● WORK TASK: Scan the material for the word "spinner", and copy each line where it shows up.

● GIVEN RECORDS:
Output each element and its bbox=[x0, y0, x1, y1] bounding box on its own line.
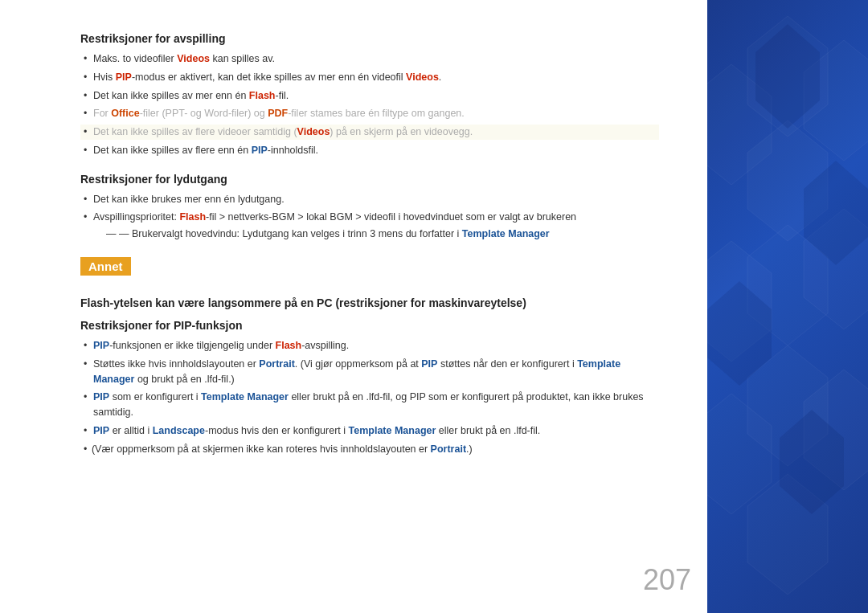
content-area: Restriksjoner for avspilling Maks. to vi… bbox=[0, 0, 707, 613]
highlight: Flash bbox=[276, 340, 302, 351]
highlight: PDF bbox=[268, 108, 288, 119]
main-heading: Flash-ytelsen kan være langsommere på en… bbox=[80, 296, 659, 309]
sub-indent-lydutgang: — Brukervalgt hovedvindu: Lydutgang kan … bbox=[80, 228, 659, 239]
list-item: Det kan ikke brukes mer enn én lydutgang… bbox=[80, 192, 659, 207]
highlight: Portrait bbox=[259, 358, 294, 370]
template-manager-link: Template Manager bbox=[462, 228, 550, 239]
section-lydutgang: Restriksjoner for lydutgang Det kan ikke… bbox=[80, 173, 659, 240]
highlight: Videos bbox=[406, 72, 439, 83]
highlight: Portrait bbox=[431, 443, 466, 455]
list-item: PIP-funksjonen er ikke tilgjengelig unde… bbox=[80, 338, 659, 353]
list-item: Støttes ikke hvis innholdslayouten er Po… bbox=[80, 357, 659, 387]
highlight: Videos bbox=[177, 53, 210, 64]
decorative-blue-panel bbox=[707, 0, 868, 613]
highlight: Template Manager bbox=[349, 425, 436, 436]
highlight: PIP bbox=[93, 425, 109, 436]
page-number: 207 bbox=[643, 563, 691, 597]
list-item: Det kan ikke spilles av flere videoer sa… bbox=[80, 125, 659, 140]
highlight: Template Manager bbox=[93, 358, 620, 385]
list-item: Maks. to videofiler Videos kan spilles a… bbox=[80, 51, 659, 67]
list-item: PIP som er konfigurert i Template Manage… bbox=[80, 390, 659, 420]
pip-title: Restriksjoner for PIP-funksjon bbox=[80, 319, 659, 332]
list-item: Det kan ikke spilles av mer enn én Flash… bbox=[80, 88, 659, 104]
highlight: Template Manager bbox=[201, 391, 289, 403]
section-pip: Restriksjoner for PIP-funksjon PIP-funks… bbox=[80, 319, 659, 456]
highlight: PIP bbox=[252, 145, 268, 156]
list-item: Avspillingsprioritet: Flash-fil > nettve… bbox=[80, 210, 659, 225]
annet-section: Annet bbox=[80, 254, 659, 287]
highlight: Office bbox=[111, 108, 139, 119]
highlight: Flash bbox=[179, 211, 206, 223]
highlight: PIP bbox=[421, 358, 437, 370]
highlight: PIP bbox=[116, 72, 132, 83]
lydutgang-title: Restriksjoner for lydutgang bbox=[80, 173, 659, 186]
highlight: Flash bbox=[249, 90, 276, 101]
avspilling-title: Restriksjoner for avspilling bbox=[80, 32, 659, 45]
list-item: Det kan ikke spilles av flere enn én PIP… bbox=[80, 143, 659, 158]
annet-badge: Annet bbox=[80, 257, 131, 276]
section-avspilling: Restriksjoner for avspilling Maks. to vi… bbox=[80, 32, 659, 158]
highlight: PIP bbox=[93, 391, 109, 403]
lydutgang-list: Det kan ikke brukes mer enn én lydutgang… bbox=[80, 192, 659, 226]
avspilling-list: Maks. to videofiler Videos kan spilles a… bbox=[80, 51, 659, 158]
highlight: Videos bbox=[297, 126, 330, 137]
pip-list: PIP-funksjonen er ikke tilgjengelig unde… bbox=[80, 338, 659, 456]
list-item: PIP er alltid i Landscape-modus hvis den… bbox=[80, 423, 659, 439]
highlight: PIP bbox=[93, 340, 109, 351]
list-item: (Vær oppmerksom på at skjermen ikke kan … bbox=[80, 442, 659, 457]
highlight: Landscape bbox=[153, 425, 205, 436]
list-item: For Office-filer (PPT- og Word-filer) og… bbox=[80, 106, 659, 121]
list-item: Hvis PIP-modus er aktivert, kan det ikke… bbox=[80, 70, 659, 85]
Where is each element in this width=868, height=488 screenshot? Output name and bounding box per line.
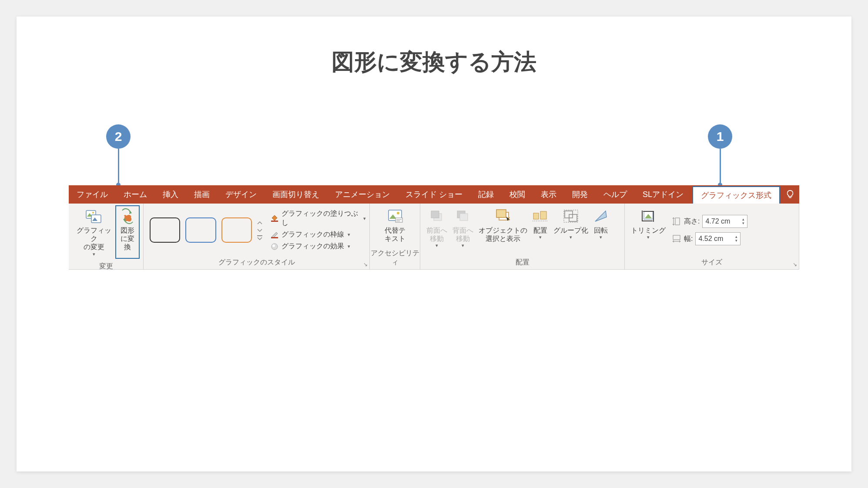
tab-review[interactable]: 校閲 <box>502 185 533 204</box>
change-graphic-icon <box>85 207 103 225</box>
selection-pane-icon <box>495 207 511 225</box>
convert-to-shape-button[interactable]: 図形 に変換 <box>115 205 140 259</box>
svg-point-7 <box>272 244 275 247</box>
svg-rect-24 <box>675 218 680 225</box>
rotate-button[interactable]: 回転 ▾ <box>591 205 611 255</box>
tab-view[interactable]: 表示 <box>533 185 564 204</box>
group-change: グラフィック の変更 ▾ 図形 に変換 変更 <box>69 204 144 269</box>
chevron-down-icon: ▾ <box>348 232 350 237</box>
group-size: トリミング ▾ 高さ: 4.72 cm ▴▾ <box>625 204 799 269</box>
style-preset-3[interactable] <box>221 217 252 243</box>
chevron-down-icon: ▾ <box>570 234 572 240</box>
page-title: 図形に変換する方法 <box>17 17 851 77</box>
rotate-icon <box>593 207 608 225</box>
outline-icon <box>270 231 279 239</box>
tab-file[interactable]: ファイル <box>69 185 116 204</box>
height-label: 高さ: <box>684 217 700 226</box>
svg-rect-4 <box>271 221 278 222</box>
chevron-down-icon: ▾ <box>647 234 650 240</box>
style-preset-1[interactable] <box>150 217 180 243</box>
height-icon <box>672 217 681 226</box>
tab-help[interactable]: ヘルプ <box>596 185 635 204</box>
svg-point-1 <box>92 212 94 214</box>
tab-insert[interactable]: 挿入 <box>155 185 186 204</box>
tab-home[interactable]: ホーム <box>116 185 155 204</box>
send-backward-button[interactable]: 背面へ 移動 ▾ <box>450 205 476 255</box>
dialog-launcher-icon[interactable]: ↘ <box>363 261 368 267</box>
chevron-down-icon: ▾ <box>348 244 350 249</box>
graphic-effects-button[interactable]: グラフィックの効果▾ <box>270 242 366 251</box>
chevron-down-icon: ▾ <box>93 251 95 257</box>
tab-developer[interactable]: 開発 <box>564 185 596 204</box>
ribbon: ファイル ホーム 挿入 描画 デザイン 画面切り替え アニメーション スライド … <box>69 185 799 270</box>
tab-record[interactable]: 記録 <box>470 185 502 204</box>
tab-animations[interactable]: アニメーション <box>327 185 398 204</box>
crop-button[interactable]: トリミング ▾ <box>628 205 668 255</box>
group-label-styles: グラフィックのスタイル ↘ <box>144 257 369 269</box>
graphic-fill-button[interactable]: グラフィックの塗りつぶし▾ <box>270 209 366 227</box>
alt-text-button[interactable]: 代替テ キスト <box>382 205 408 246</box>
svg-rect-12 <box>431 211 439 218</box>
align-button[interactable]: 配置 ▾ <box>530 205 551 255</box>
tab-transitions[interactable]: 画面切り替え <box>265 185 327 204</box>
group-arrange: 前面へ 移動 ▾ 背面へ 移動 ▾ オブジェクトの 選択と表示 配置 <box>420 204 625 269</box>
send-backward-icon <box>456 207 470 225</box>
tab-draw[interactable]: 描画 <box>186 185 218 204</box>
group-button[interactable]: グループ化 ▾ <box>551 205 591 255</box>
change-graphic-button[interactable]: グラフィック の変更 ▾ <box>72 205 115 259</box>
svg-rect-10 <box>395 218 402 222</box>
group-styles: グラフィックの塗りつぶし▾ グラフィックの枠線▾ グラフィックの効果▾ グラ <box>144 204 370 269</box>
tell-me-icon[interactable] <box>781 185 799 204</box>
svg-rect-18 <box>540 211 546 219</box>
width-input[interactable]: 4.52 cm ▴▾ <box>695 232 741 245</box>
slide: 図形に変換する方法 2 1 ファイル ホーム 挿入 描画 デザイン 画面切り替え… <box>17 17 851 471</box>
group-accessibility: 代替テ キスト アクセシビリティ <box>370 204 420 269</box>
effects-icon <box>270 243 279 251</box>
svg-rect-16 <box>496 210 506 217</box>
fill-icon <box>270 214 279 222</box>
tab-slideshow[interactable]: スライド ショー <box>398 185 470 204</box>
svg-point-9 <box>397 212 399 214</box>
chevron-down-icon: ▾ <box>600 234 602 240</box>
tab-design[interactable]: デザイン <box>218 185 265 204</box>
svg-rect-5 <box>271 237 278 238</box>
svg-rect-14 <box>460 214 468 221</box>
selection-pane-button[interactable]: オブジェクトの 選択と表示 <box>476 205 530 255</box>
convert-to-shape-icon <box>119 207 136 225</box>
group-label-size: サイズ ↘ <box>625 257 799 269</box>
graphic-outline-button[interactable]: グラフィックの枠線▾ <box>270 230 366 239</box>
group-icon <box>563 207 579 225</box>
spinner-icon[interactable]: ▴▾ <box>735 235 737 243</box>
chevron-down-icon: ▾ <box>436 243 438 248</box>
ribbon-tabs: ファイル ホーム 挿入 描画 デザイン 画面切り替え アニメーション スライド … <box>69 185 799 204</box>
callout-2: 2 <box>106 124 131 187</box>
style-gallery-scroll[interactable] <box>256 220 263 240</box>
group-label-change: 変更 <box>69 261 143 273</box>
chevron-down-icon: ▾ <box>539 234 542 240</box>
style-preset-2[interactable] <box>185 217 216 243</box>
width-icon <box>672 234 681 244</box>
crop-icon <box>640 207 656 225</box>
alt-text-icon <box>387 207 403 225</box>
callout-badge-2: 2 <box>106 124 131 149</box>
tab-sladdin[interactable]: SLアドイン <box>635 185 691 204</box>
dialog-launcher-icon[interactable]: ↘ <box>793 261 797 267</box>
svg-rect-25 <box>673 235 680 240</box>
chevron-down-icon: ▾ <box>363 216 366 221</box>
callout-1: 1 <box>708 124 732 187</box>
spinner-icon[interactable]: ▴▾ <box>742 217 744 225</box>
bring-forward-button[interactable]: 前面へ 移動 ▾ <box>424 205 450 255</box>
height-input[interactable]: 4.72 cm ▴▾ <box>702 215 747 228</box>
width-label: 幅: <box>684 234 693 244</box>
svg-rect-3 <box>257 235 262 236</box>
group-label-accessibility: アクセシビリティ <box>370 247 420 269</box>
bring-forward-icon <box>429 207 444 225</box>
chevron-down-icon: ▾ <box>462 243 464 248</box>
tab-graphics-format[interactable]: グラフィックス形式 <box>692 186 780 204</box>
align-icon <box>533 207 548 225</box>
callout-badge-1: 1 <box>708 124 732 149</box>
group-label-arrange: 配置 <box>420 257 624 269</box>
svg-rect-2 <box>91 215 101 223</box>
svg-rect-22 <box>564 210 578 222</box>
ribbon-commands: グラフィック の変更 ▾ 図形 に変換 変更 <box>69 204 799 270</box>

● TASK ANSWER:
spinner-icon[interactable]: ▴▾ <box>735 235 737 243</box>
spinner-icon[interactable]: ▴▾ <box>742 217 744 225</box>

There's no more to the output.